Arachne

By Arachne

Not what it seems

I caught the same morning train as yesterday but stayed on it to Calvi, the end of the line. 

The citadel on a crag at the end of the bay is really striking, both from across the bay as the train approaches the town, and from the promontory just behind it where I went to look at it against the purple mountains in the evening sun.

In between times, among the throngs of tourists in the citadel and in the town and harbour beneath it, I tried, and failed, to find something that made this town more than just a very pretty tourist destination.

It is crammed full of bars, restaurants and shops selling food and drink, and souvenirs and crafts at prices that people allow themselves to indulge in only on holiday. But I am a solo traveller, so I don't easily relax into a bar or restaurant.

It has beautiful beaches nearby but, as a fair-skinned person who burns and who dislikes the stickiness of salt on skin, I have never enjoyed the sunbathe/swim routine of beaches.

For at least those two reasons, I need a town to show me something else - a sense of the lives of the people who live there - and, apart from when I overheard a conversation in Corsican between a customer and the cashier in the small Spar, I couldn't feel Calvi's pulse. Even those lighting candles in the small, worn cathedral seemed to be tourists.

The house in the citadel where some people allege that Christopher Columbus was born felt like a metaphor for the town. Columbus was a Genoan at a time when Corsica was ruled by Genoa and there is minimal evidence of his early life. The house claimed by some as his birthplace in Calvi was destroyed by Horatio Nelson and his marauders in the siege of 1794. I, along with a Dutch tour group, was among the tourists who flock to read its plaque, take photos of its damaged walls and rubble overgrown by grasses and who thereby give meaning to an empty, unused, disputed place.
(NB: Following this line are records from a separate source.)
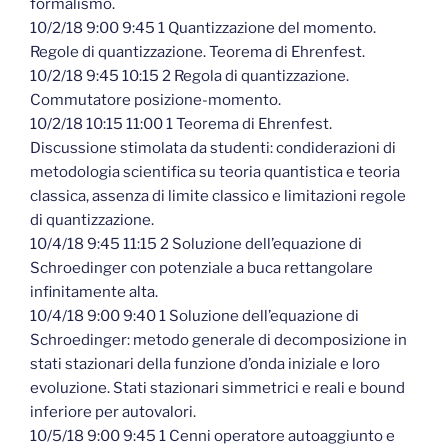
formalismo.
10/2/18 9:00 9:45 1 Quantizzazione del momento.
Regole di quantizzazione. Teorema di Ehrenfest.
10/2/18 9:45 10:15 2 Regola di quantizzazione.
Commutatore posizione-momento.
10/2/18 10:15 11:00 1 Teorema di Ehrenfest.
Discussione stimolata da studenti: condiderazioni di
metodologia scientifica su teoria quantistica e teoria
classica, assenza di limite classico e limitazioni regole
di quantizzazione.
10/4/18 9:45 11:15 2 Soluzione dell’equazione di
Schroedinger con potenziale a buca rettangolare
infinitamente alta.
10/4/18 9:00 9:40 1 Soluzione dell’equazione di
Schroedinger: metodo generale di decomposizione in
stati stazionari della funzione d’onda iniziale e loro
evoluzione. Stati stazionari simmetrici e reali e bound
inferiore per autovalori.
10/5/18 9:00 9:45 1 Cenni operatore autoaggiunto e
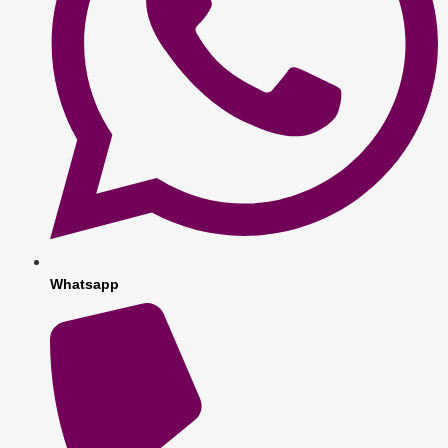
Whatsapp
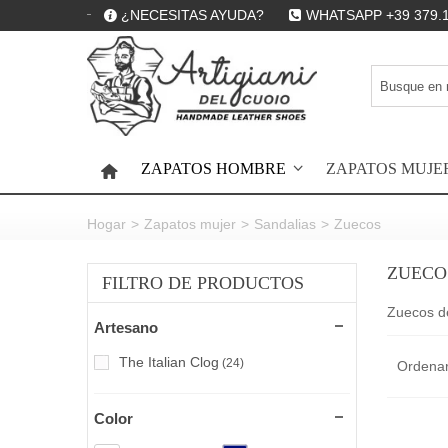
¿NECESITAS AYUDA?
WHATSAPP +39 379.
ZAPATOS HOMBRE
ZAPATOS MUJE
HOME
Hogar
>
Zapatos mujer
>
Sandalias
>
Zuecos
ZUECO
FILTRO DE PRODUCTOS
Zuecos de
Artesano
The Italian Clog
(24)
Ordenar
Color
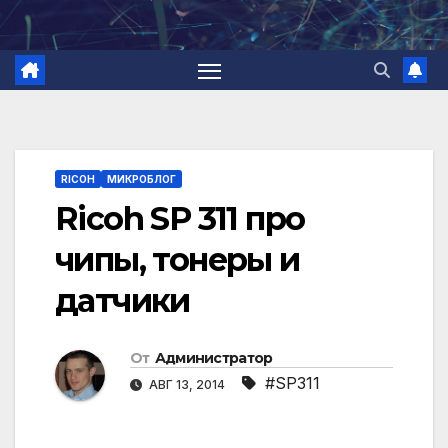
Перейти
к
содержимому
RICOH
МИКРОБЛОГ
Ricoh SP 311 про
чипы, тонеры и
датчики
От
Администратор
#SP311
АВГ 13, 2014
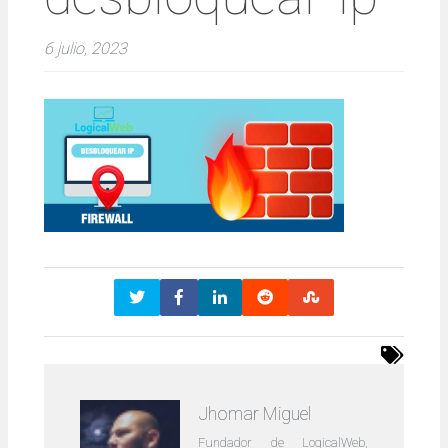
6 julio, 2023
Jhomar Miguel
Fundador de LogicalWeb,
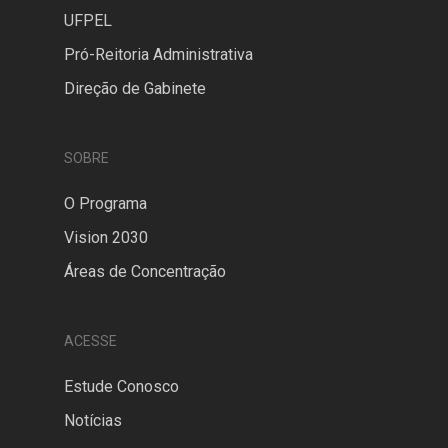
UFPEL
Pró-Reitoria Administrativa
Direção de Gabinete
SOBRE
O Programa
Vision 2030
Áreas de Concentração
ACESSE
Estude Conosco
Notícias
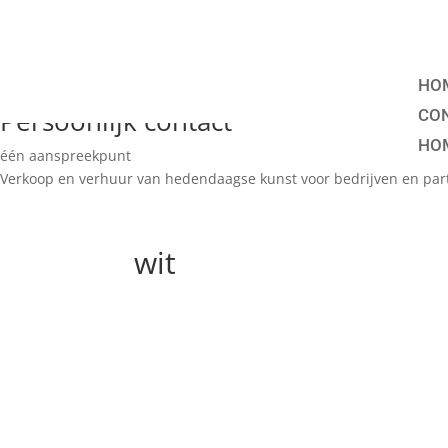
Scherpe all-in prijzen
Hoge service op locatie
Maatwerk advies
HO
Persoonlijk contact
CO
HO
één aanspreekpunt
Verkoop en verhuur van hedendaagse kunst voor bedrijven en part
wit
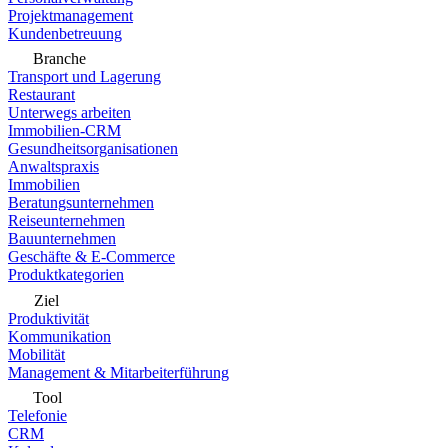
Projektmanagement
Kundenbetreuung
Branche
Transport und Lagerung
Restaurant
Unterwegs arbeiten
Immobilien-CRM
Gesundheitsorganisationen
Anwaltspraxis
Immobilien
Beratungsunternehmen
Reiseunternehmen
Bauunternehmen
Geschäfte & E-Commerce
Produktkategorien
Ziel
Produktivität
Kommunikation
Mobilität
Management & Mitarbeiterführung
Tool
Telefonie
CRM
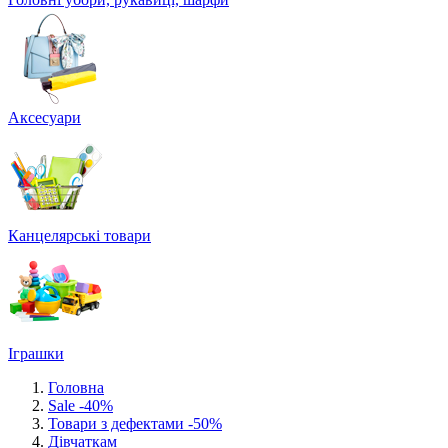
Аксесуари
Канцелярські товари
Іграшки
Головна
Sale -40%
Товари з дефектами -50%
Дівчаткам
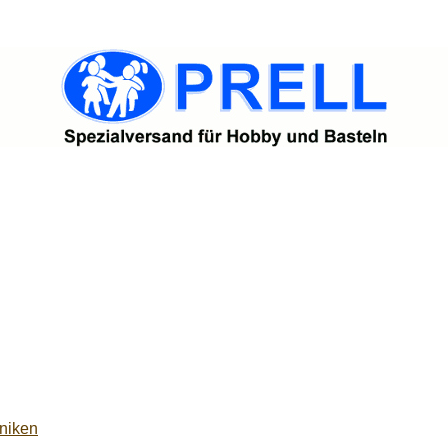
niken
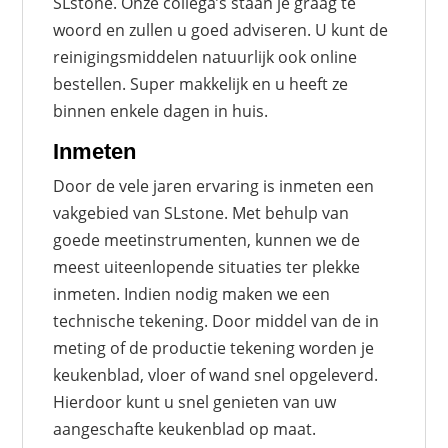
SLstone. Onze collega’s staan je graag te
woord en zullen u goed adviseren. U kunt de
reinigingsmiddelen natuurlijk ook online
bestellen. Super makkelijk en u heeft ze
binnen enkele dagen in huis.
Inmeten
Door de vele jaren ervaring is inmeten een
vakgebied van SLstone. Met behulp van
goede meetinstrumenten, kunnen we de
meest uiteenlopende situaties ter plekke
inmeten. Indien nodig maken we een
technische tekening. Door middel van de in
meting of de productie tekening worden je
keukenblad, vloer of wand snel opgeleverd.
Hierdoor kunt u snel genieten van uw
aangeschafte keukenblad op maat.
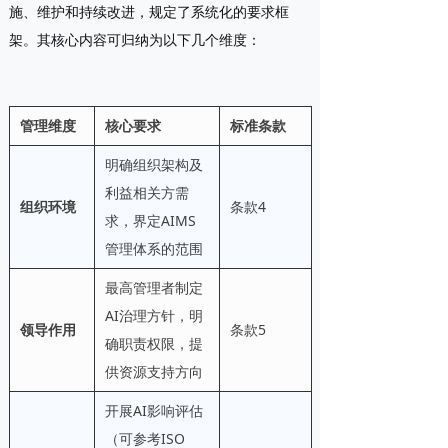
施、维护和持续改进，规定了系统化的要求框
架。其核心内容可归纳为以下几个维度：
管理维度
核心要求
标准条款
明确组织架构及
利益相关方需
组织环境
条款4
求，界定AIMS
管理体系的范围
最高管理者制定
AI治理方针，明
领导作用
条款5
确职责权限，提
供资源支持方向
开展AI影响评估
（可参考ISO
To look for life beyond today's invaders, I walked to the edge of the tourist bit of town and found a small block of flats, a town hall and a two-storey car park. I googled for things to see and do in Calvi. Most were about things out of the town and almost all were aimed at tourists but I am sorry I missed a photography exhibition in Batiment K in the citadel.

Am I just a grump?

Photo - a carved skulI found attached to a wall.